Scotland’s bed-and-breakfast industry operates from about March through to the end of October and is based on the idea of opening your home to visitors for a night’s rest and breakfast. It’s a tradition throughout the country, but particularly strong in remote areas like the Highlands and Islands where hotels are few and far between, and where people who make a living from a number of other freelance activities, such as crofting and fishing, vacate their houses in summer, often living in sheds at the bottom of the garden, to do B&Bs.
It has developed from an old custom of private hospitality, when a welcome was always given to travellers in outlying areas. A knock on any door guaranteed a bed and food for the night. A gift, rather than money, was given in lieu of payment and it’s still traditional to carry gifts when visiting. In the old clan system, hospitality was a matter of honour. No one, not even a deadly enemy, who turned up looking for shelter and food was ever turned away. The legendary ‘Highland Welcome’, which Burns enjoyed on a visit to the area, prompted him to claim that he would be happy to arrive in Heaven, if only he could be sure of a Highland welcome.
Universal private hospitality meant that there was much less need for public inns. When the outrageously rude English doctor Samuel Johnson and his polite Scottish travelling companion, James Boswell, took their tour of the Highlands and Islands in the late 18th century, they did not stay at inns, but enjoyed the hospitality of the lairds who operated a system of passing-on with a letter of introduction. It was a custom which, inadvertently, created a much lower standard of public inns in Scotland. From accounts in the early days it seems that they were rough and ready affairs, used mainly as stables for horses and bothies for servants. Compared with a comfortable English inn, they were not a pleasant experience. As Englishman Edward Burt who lived in Inverness during the 18th century, discovered as he travelled around the Highlands: ‘Some of the inns in these remote parts are not very inviting. Your chamber, which you sometimes enter from without doors by stairs as dirty as the streets, is so far from having been washed that it would be no wonder you stumbled over clods of dried dirt in going from fire-side to bed.’

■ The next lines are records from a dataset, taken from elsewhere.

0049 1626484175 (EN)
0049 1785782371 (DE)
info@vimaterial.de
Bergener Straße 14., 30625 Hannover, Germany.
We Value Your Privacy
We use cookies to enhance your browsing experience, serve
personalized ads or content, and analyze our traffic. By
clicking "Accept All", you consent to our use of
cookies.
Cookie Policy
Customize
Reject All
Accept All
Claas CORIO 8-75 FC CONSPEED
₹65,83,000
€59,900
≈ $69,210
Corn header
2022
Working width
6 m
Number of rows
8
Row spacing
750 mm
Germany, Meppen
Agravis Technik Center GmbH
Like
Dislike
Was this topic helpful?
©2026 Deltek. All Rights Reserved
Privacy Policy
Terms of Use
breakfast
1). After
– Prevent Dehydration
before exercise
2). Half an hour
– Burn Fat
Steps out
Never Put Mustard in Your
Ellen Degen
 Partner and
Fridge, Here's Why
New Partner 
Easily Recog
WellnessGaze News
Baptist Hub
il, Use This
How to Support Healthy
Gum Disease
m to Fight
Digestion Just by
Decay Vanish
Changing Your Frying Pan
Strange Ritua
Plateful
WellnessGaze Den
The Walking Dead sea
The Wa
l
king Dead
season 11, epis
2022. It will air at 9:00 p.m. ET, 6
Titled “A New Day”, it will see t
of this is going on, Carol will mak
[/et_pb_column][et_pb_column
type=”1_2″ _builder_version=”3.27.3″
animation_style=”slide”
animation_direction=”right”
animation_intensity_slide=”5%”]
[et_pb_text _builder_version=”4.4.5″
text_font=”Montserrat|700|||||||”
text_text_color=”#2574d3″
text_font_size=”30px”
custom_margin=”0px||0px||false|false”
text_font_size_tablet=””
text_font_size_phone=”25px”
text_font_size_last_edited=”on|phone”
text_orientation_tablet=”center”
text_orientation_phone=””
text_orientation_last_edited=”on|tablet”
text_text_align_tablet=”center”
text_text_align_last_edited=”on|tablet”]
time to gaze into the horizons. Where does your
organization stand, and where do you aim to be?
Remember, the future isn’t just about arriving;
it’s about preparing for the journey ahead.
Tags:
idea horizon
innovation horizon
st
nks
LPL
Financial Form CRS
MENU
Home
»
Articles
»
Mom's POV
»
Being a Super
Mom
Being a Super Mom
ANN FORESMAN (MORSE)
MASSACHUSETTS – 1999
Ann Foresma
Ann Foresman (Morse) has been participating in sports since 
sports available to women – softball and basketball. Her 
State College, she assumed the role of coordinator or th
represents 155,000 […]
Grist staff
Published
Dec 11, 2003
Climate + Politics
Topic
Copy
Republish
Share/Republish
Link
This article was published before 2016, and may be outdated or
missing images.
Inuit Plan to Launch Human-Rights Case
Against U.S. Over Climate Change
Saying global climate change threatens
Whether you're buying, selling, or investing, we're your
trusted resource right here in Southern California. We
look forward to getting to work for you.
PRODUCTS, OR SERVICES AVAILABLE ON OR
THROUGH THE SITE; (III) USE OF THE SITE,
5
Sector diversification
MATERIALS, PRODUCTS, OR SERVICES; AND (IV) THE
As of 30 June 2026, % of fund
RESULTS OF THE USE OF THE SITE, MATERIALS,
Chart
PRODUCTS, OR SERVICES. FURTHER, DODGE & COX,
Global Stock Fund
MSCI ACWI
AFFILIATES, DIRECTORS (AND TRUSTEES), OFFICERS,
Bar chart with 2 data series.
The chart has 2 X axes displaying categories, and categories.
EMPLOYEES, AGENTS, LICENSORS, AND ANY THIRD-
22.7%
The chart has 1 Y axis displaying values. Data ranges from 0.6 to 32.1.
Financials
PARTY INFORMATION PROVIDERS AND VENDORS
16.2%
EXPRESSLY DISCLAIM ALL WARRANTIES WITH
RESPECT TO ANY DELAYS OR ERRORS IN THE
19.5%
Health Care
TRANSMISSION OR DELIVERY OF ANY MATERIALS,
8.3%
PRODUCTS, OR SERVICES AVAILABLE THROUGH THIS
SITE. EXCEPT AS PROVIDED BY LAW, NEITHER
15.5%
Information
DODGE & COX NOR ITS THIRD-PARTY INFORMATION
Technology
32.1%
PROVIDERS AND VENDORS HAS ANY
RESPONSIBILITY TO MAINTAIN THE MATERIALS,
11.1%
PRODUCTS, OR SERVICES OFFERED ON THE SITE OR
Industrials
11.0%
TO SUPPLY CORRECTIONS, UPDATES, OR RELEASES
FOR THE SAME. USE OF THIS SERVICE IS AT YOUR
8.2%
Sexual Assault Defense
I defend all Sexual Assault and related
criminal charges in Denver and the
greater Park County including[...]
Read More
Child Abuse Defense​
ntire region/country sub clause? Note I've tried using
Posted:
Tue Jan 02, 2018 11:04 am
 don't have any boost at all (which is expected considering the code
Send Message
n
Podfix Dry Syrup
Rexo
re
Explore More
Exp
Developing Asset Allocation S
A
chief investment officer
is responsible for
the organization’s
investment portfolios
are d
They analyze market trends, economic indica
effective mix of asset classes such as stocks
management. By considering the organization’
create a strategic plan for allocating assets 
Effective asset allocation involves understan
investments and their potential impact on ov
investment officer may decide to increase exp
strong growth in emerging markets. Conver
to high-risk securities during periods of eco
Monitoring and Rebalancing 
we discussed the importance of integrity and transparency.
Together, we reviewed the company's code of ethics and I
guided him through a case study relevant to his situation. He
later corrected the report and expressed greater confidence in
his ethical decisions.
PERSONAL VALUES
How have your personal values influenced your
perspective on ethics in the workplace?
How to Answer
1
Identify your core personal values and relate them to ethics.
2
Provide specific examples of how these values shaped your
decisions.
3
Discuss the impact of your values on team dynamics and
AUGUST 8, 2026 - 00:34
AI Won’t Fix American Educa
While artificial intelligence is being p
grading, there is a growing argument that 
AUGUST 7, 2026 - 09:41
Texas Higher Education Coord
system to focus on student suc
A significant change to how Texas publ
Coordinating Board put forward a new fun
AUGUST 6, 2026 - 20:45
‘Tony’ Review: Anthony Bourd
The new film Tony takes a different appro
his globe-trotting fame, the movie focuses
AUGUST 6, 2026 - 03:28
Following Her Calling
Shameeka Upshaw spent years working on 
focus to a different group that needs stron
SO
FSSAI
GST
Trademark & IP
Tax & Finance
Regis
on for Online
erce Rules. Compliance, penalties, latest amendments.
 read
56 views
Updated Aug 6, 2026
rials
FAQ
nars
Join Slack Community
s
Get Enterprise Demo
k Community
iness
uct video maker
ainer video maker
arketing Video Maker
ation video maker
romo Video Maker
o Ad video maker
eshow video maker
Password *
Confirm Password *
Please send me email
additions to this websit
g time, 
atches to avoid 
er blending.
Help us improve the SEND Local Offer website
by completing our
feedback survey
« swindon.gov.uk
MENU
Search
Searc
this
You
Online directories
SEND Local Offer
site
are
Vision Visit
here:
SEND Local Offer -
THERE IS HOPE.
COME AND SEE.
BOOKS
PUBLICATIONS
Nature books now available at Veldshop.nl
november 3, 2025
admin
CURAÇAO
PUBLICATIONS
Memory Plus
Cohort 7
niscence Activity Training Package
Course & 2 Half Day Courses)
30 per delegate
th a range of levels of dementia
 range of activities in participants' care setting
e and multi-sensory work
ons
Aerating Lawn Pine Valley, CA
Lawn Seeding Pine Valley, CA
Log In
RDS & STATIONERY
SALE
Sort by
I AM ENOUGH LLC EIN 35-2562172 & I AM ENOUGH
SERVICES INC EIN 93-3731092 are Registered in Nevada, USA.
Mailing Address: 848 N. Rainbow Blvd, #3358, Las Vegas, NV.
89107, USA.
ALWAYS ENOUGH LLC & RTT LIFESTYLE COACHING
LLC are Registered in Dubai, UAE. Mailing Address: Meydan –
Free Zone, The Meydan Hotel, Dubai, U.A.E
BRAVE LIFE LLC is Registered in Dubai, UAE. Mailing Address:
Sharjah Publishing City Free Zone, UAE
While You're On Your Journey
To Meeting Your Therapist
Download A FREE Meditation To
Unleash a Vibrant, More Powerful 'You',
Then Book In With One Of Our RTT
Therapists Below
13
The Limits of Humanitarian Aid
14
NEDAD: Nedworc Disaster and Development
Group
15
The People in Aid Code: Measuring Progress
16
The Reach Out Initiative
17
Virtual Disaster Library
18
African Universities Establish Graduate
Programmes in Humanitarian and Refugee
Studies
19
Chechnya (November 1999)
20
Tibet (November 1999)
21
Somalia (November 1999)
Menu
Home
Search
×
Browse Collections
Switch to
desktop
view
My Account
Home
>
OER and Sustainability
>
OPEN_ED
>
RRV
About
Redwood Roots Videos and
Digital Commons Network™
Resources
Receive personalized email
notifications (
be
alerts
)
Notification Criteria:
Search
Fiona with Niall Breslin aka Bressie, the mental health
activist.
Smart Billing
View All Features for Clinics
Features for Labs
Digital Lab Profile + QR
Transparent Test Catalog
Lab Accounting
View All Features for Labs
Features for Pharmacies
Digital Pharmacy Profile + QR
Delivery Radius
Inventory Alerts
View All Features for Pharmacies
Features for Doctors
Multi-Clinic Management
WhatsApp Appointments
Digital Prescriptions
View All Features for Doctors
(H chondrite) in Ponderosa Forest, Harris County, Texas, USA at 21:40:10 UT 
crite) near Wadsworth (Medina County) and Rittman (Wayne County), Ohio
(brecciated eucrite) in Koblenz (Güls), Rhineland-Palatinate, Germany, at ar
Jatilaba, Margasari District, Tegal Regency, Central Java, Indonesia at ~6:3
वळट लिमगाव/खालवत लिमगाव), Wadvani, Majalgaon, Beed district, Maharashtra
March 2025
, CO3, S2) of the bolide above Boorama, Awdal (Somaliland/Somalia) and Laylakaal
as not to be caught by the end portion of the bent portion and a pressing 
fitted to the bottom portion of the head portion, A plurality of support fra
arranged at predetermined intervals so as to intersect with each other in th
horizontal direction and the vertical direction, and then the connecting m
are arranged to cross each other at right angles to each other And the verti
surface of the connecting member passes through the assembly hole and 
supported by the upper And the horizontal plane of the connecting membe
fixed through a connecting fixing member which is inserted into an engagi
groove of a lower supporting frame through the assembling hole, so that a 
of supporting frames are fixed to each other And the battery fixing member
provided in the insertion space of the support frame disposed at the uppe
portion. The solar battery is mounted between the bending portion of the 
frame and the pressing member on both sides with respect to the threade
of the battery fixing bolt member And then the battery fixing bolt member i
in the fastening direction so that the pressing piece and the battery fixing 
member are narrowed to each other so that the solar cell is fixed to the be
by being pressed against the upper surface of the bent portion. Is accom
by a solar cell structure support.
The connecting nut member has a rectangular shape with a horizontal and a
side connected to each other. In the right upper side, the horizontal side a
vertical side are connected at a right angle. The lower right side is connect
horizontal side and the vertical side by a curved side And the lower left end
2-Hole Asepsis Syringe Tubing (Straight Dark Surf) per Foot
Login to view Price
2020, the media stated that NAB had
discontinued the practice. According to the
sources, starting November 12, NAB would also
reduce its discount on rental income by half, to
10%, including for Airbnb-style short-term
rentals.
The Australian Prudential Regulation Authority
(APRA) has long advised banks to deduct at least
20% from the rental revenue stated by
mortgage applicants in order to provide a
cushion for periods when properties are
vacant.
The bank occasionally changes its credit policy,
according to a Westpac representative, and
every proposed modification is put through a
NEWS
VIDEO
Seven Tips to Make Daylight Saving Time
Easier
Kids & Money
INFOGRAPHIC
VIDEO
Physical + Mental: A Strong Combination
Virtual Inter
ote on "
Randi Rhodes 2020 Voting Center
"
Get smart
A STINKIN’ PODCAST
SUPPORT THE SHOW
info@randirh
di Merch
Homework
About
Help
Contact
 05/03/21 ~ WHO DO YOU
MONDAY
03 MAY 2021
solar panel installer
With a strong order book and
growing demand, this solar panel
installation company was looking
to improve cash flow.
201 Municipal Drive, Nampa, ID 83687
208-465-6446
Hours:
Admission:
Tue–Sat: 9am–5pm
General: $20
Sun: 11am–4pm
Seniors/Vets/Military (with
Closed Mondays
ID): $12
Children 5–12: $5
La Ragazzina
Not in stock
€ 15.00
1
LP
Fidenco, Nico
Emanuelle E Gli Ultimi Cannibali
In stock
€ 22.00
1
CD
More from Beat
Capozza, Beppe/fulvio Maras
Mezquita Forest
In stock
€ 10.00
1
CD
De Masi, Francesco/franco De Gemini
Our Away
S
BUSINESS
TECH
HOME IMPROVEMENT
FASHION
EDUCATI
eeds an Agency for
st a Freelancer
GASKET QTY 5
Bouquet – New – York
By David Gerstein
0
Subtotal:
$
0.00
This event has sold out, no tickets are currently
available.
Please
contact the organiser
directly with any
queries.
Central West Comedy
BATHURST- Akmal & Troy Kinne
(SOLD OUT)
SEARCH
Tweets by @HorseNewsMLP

Burt was equally unimpressed with the food. The Highland table at the inn might have been a risky experience but there was nothing wrong with food presented at homely tables such as the Highland breakfast which was described by Tobias Smollett in Humphrey Clinker (1771): ‘One kit boiled eggs; a second full of butter; a third full of cream; an entire cheese made of goat’s milk; a large earthen pot full of honey; the best part of a ham; a cold venison pasty; a bushel of oatmeal made into thin cakes and bannocks, with a small wheaten loaf in the middle for the strangers; a large stone bottle full of whisky, another of brandy, and a kilderkin of ale.’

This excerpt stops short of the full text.